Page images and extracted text
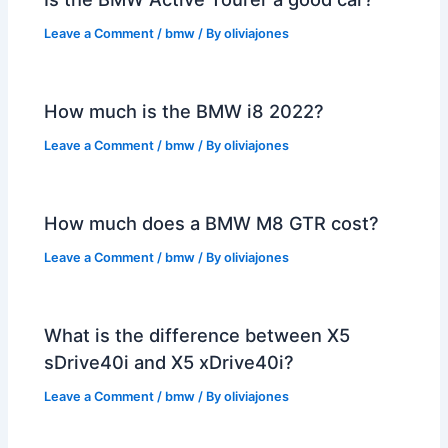
Leave a Comment
/
bmw
/ By
oliviajones
How much is the BMW i8 2022?
Leave a Comment
/
bmw
/ By
oliviajones
How much does a BMW M8 GTR cost?
Leave a Comment
/
bmw
/ By
oliviajones
What is the difference between X5
sDrive40i and X5 xDrive40i?
Leave a Comment
/
bmw
/ By
oliviajones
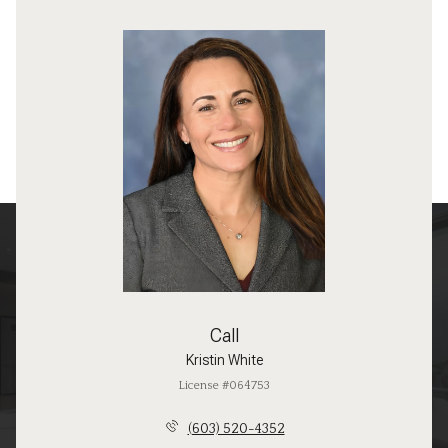
Call
Kristin White
License #064753
(603) 520-4352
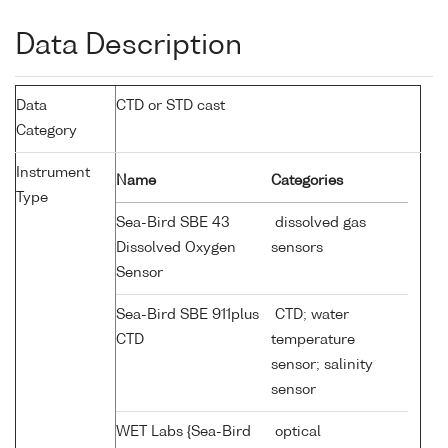
Data Description
Data
CTD or STD cast
Category
Instrument
Name
Categories
Type
Sea-Bird SBE 43
dissolved gas
Dissolved Oxygen
sensors
Sensor
Sea-Bird SBE 911plus
CTD; water
CTD
temperature
sensor; salinity
sensor
WET Labs {Sea-Bird
optical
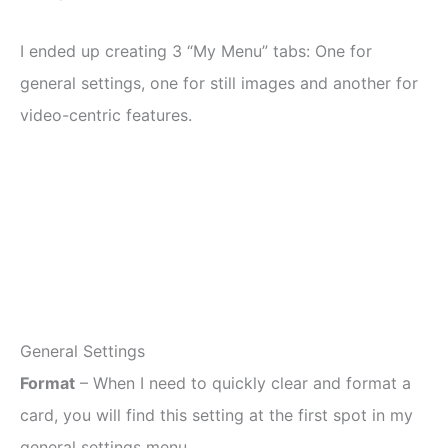
I ended up creating 3 “My Menu” tabs: One for
general settings, one for still images and another for
video-centric features.
General Settings
Format
– When I need to quickly clear and format a
card, you will find this setting at the first spot in my
general settings menu.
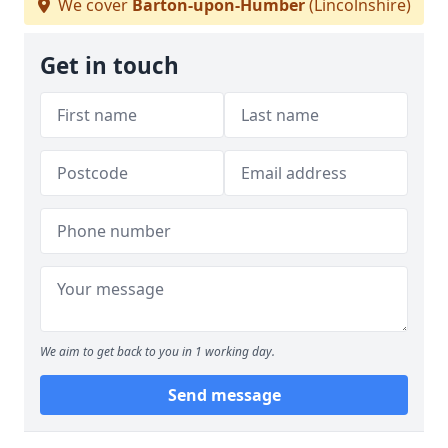
We cover
Barton-upon-Humber
(Lincolnshire)
Get in touch
We aim to get back to you in 1 working day.
Send message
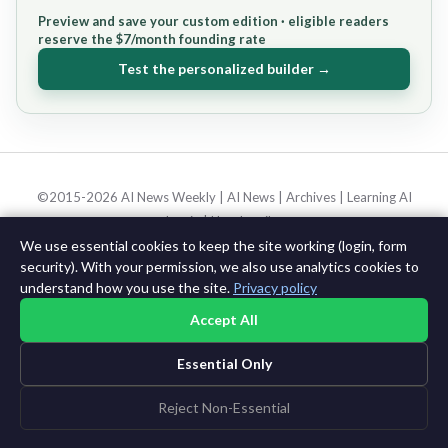
Preview and save your custom edition · eligible readers
reserve the $7/month founding rate
Test the personalized builder →
©2015-2026 AI News Weekly |
AI News
|
Archives
|
Learning AI
Log in
|
Unsubscribe
We use essential cookies to keep the site working (login, form
security). With your permission, we also use analytics cookies to
understand how you use the site.
Privacy policy
Accept All
Essential Only
Reject Non-Essential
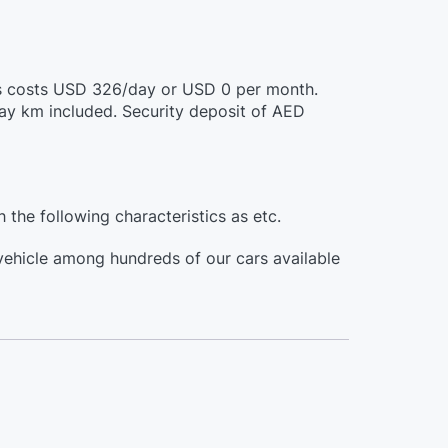
this costs USD 326/day or USD 0 per month.
day km included. Security deposit of AED
h the following characteristics as etc.
 vehicle among hundreds of our cars available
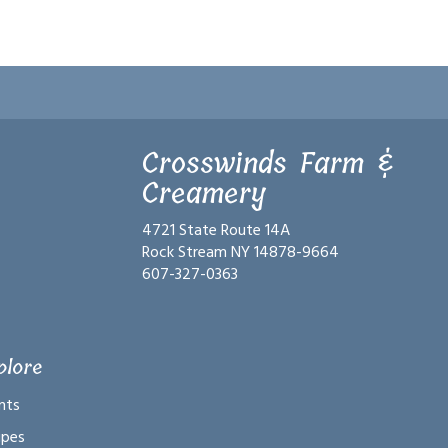
Crosswinds Farm &
Creamery
4721 State Route 14A
Rock Stream NY 14878-9664
607-327-0363
plore
nts
ipes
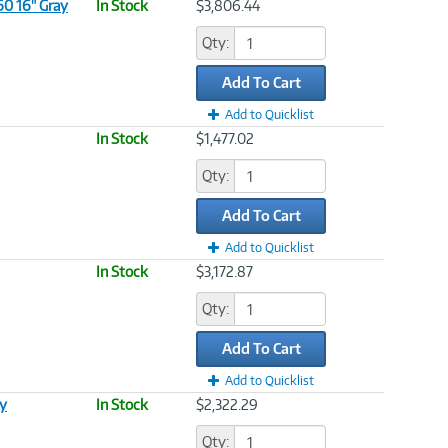
60 16" Gray
In Stock
$3,806.44
Qty:
Add To Cart
Add to Quicklist
In Stock
$1,477.02
Qty:
Add To Cart
Add to Quicklist
In Stock
$3,172.87
Qty:
Add To Cart
Add to Quicklist
ay
In Stock
$2,322.29
Qty:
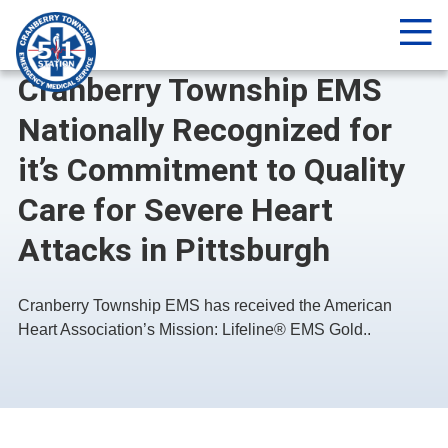
Me
NEWS
Cranberry Township EMS
Nationally Recognized for
it’s Commitment to Quality
Care for Severe Heart
Attacks in Pittsburgh
Cranberry Township EMS has received the American
Heart Association’s Mission: Lifeline® EMS Gold..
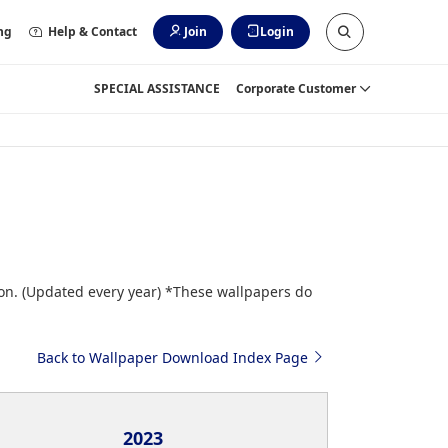
ng
Help & Contact
Join
Login
SPECIAL ASSISTANCE
Corporate Customer
ion. (Updated every year) *These wallpapers do
Back to Wallpaper Download Index Page
2023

Problem
Each entry above is to be given again exactly, and any image in it is to be dropped.

Response area
Leave a Comment
/
bmw
/ By
oliviajones
How much is the BMW i8 2022?
Leave a Comment
/
bmw
/ By
oliviajones
How much does a BMW M8 GTR cost?
Leave a Comment
/
bmw
/ By
oliviajones
What is the difference between X5
sDrive40i and X5 xDrive40i?
Leave a Comment
/
bmw
/ By
oliviajones
Call
Kristin White
License #064753
(603) 520-4352
Data Description
Data
CTD or STD cast
Category
Instrument
Name
Categories
Type
Sea-Bird SBE 43
dissolved gas
Dissolved Oxygen
sensors
Sensor
Sea-Bird SBE 911plus
CTD; water
CTD
temperature
sensor; salinity
sensor
WET Labs {Sea-Bird
optical
I ended up creating 3 “My Menu” tabs: One for
general settings, one for still images and another for
video-centric features.
General Settings
Format
– When I need to quickly clear and format a
card, you will find this setting at the first spot in my
general settings menu.
We cover
Barton-upon-Humber
(Lincolnshire)
Get in touch
We aim to get back to you in 1 working day.
Send message
Preview and save your custom edition · eligible readers
reserve the $7/month founding rate
Test the personalized builder →
©2015-2026 AI News Weekly |
AI News
|
Archives
|
Learning AI
Log in
|
Unsubscribe
We use essential cookies to keep the site working (login, form
security). With your permission, we also use analytics cookies to
understand how you use the site.
Privacy policy
Accept All
Essential Only
Reject Non-Essential
this costs USD 326/day or USD 0 per month.
day km included. Security deposit of AED
h the following characteristics as etc.
 vehicle among hundreds of our cars available
Crosswinds Farm &
Creamery
4721 State Route 14A
Rock Stream NY 14878-9664
607-327-0363
plore
nts
ipes
60 16" Gray
In Stock
$3,806.44
Qty:
Add To Cart
Add to Quicklist
In Stock
$1,477.02
Qty:
Add To Cart
Add to Quicklist
In Stock
$3,172.87
Qty:
Add To Cart
Add to Quicklist
ay
In Stock
$2,322.29
Qty:
Me
NEWS
Cranberry Township EMS
Nationally Recognized for
it’s Commitment to Quality
Care for Severe Heart
Attacks in Pittsburgh
Cranberry Township EMS has received the American
Heart Association’s Mission: Lifeline® EMS Gold..
ng
Help & Contact
Join
Login
SPECIAL ASSISTANCE
Corporate Customer
ion. (Updated every year) *These wallpapers do
Back to Wallpaper Download Index Page
2023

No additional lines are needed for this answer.